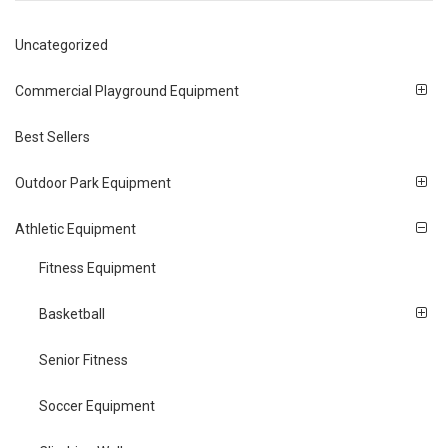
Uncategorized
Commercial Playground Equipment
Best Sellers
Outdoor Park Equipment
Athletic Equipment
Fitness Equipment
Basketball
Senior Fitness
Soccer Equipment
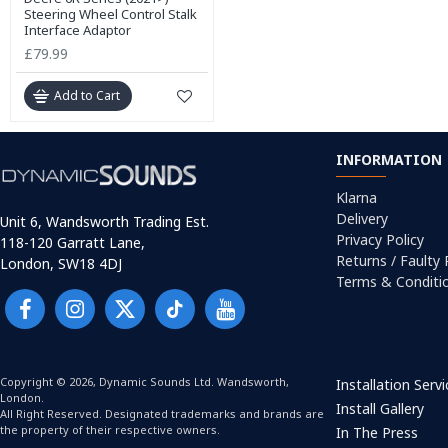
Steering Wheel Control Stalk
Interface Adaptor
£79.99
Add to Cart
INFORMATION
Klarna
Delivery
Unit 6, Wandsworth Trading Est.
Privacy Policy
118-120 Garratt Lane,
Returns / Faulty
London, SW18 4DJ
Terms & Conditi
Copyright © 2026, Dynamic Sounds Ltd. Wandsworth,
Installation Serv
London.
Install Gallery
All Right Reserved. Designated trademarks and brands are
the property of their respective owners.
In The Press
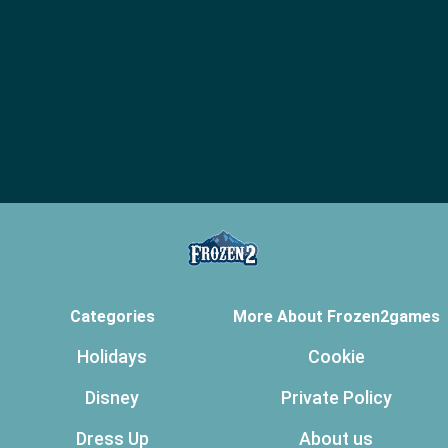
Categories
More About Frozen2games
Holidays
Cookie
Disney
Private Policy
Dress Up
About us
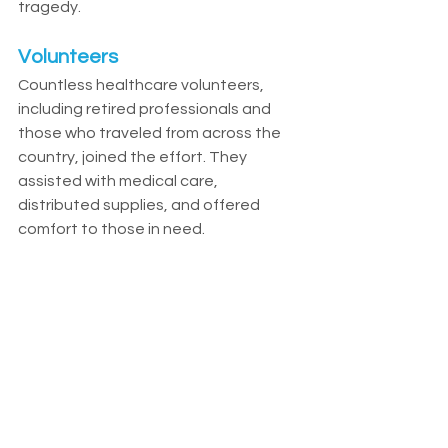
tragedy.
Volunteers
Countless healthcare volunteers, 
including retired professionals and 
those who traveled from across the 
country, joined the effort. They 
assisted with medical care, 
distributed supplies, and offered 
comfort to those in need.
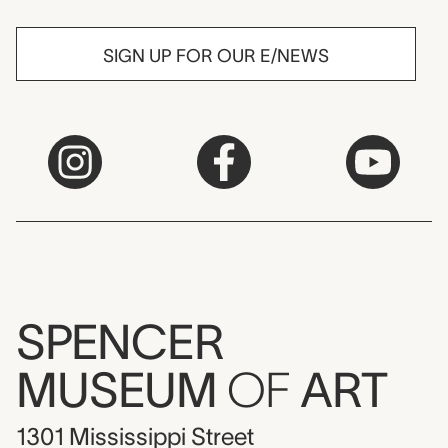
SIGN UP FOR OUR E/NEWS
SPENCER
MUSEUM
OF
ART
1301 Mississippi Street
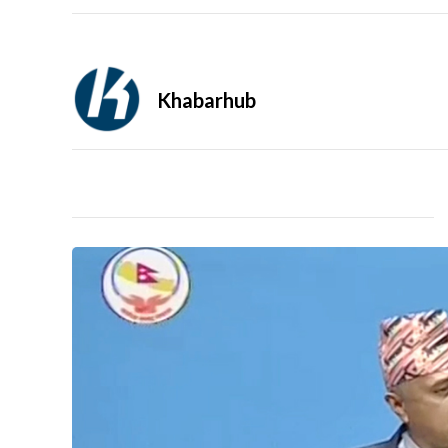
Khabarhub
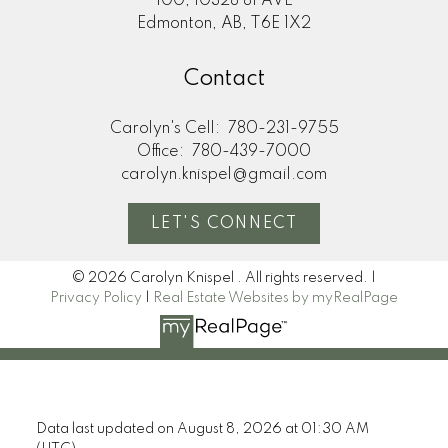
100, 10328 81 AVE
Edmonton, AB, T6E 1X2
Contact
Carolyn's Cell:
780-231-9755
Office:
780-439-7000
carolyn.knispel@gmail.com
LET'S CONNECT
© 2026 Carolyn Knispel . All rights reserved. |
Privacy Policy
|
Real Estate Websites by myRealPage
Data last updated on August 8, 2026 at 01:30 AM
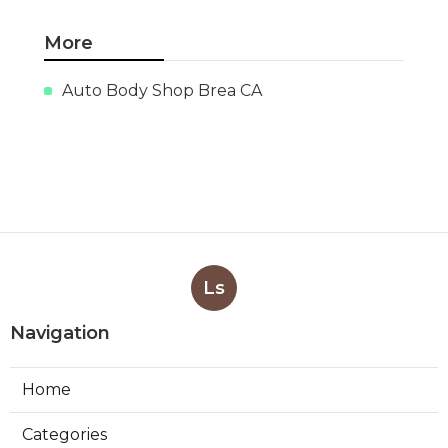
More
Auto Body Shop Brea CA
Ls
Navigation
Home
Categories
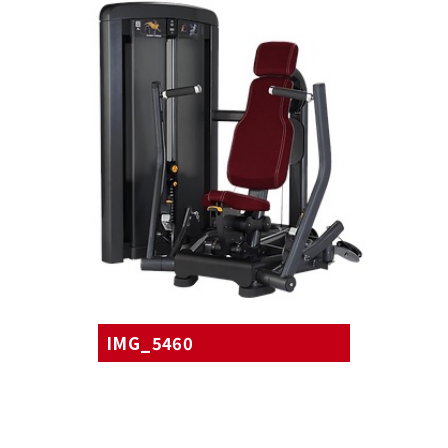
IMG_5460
■ ■ ■ ■ ■ ■ ■
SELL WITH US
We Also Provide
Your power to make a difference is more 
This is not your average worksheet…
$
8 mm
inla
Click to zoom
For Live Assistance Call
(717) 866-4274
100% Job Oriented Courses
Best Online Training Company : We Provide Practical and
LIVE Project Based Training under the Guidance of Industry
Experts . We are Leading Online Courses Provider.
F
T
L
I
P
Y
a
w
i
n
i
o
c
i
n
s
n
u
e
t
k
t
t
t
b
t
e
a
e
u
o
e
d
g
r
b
■ ■ ■ ■ ■ ■ ■
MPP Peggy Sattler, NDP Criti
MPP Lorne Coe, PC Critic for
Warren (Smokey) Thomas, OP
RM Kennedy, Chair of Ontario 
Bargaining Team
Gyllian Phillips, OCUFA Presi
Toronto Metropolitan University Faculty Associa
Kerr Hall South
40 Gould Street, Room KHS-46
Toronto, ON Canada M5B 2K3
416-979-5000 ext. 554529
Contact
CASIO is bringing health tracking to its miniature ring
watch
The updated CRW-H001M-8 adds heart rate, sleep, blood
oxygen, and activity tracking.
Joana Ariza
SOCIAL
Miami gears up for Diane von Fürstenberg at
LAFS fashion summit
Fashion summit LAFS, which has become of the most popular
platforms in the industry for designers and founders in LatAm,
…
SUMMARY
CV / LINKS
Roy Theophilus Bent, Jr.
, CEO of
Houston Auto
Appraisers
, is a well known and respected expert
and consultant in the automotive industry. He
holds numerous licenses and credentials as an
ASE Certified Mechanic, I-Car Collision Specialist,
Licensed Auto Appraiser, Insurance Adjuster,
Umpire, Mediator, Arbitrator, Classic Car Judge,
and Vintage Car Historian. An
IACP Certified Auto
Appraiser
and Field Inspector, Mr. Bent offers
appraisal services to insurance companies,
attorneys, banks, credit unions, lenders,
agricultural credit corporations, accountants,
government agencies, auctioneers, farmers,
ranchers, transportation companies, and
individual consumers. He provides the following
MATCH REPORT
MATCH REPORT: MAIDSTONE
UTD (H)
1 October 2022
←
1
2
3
■ ■ ■ ■ ■ ■ ■
__Task objective__: Copy out, from the listing above, every line that contains the string "MATCH".

__Answer to this problem__:
MATCH REPORT
MATCH REPORT: MAIDSTONE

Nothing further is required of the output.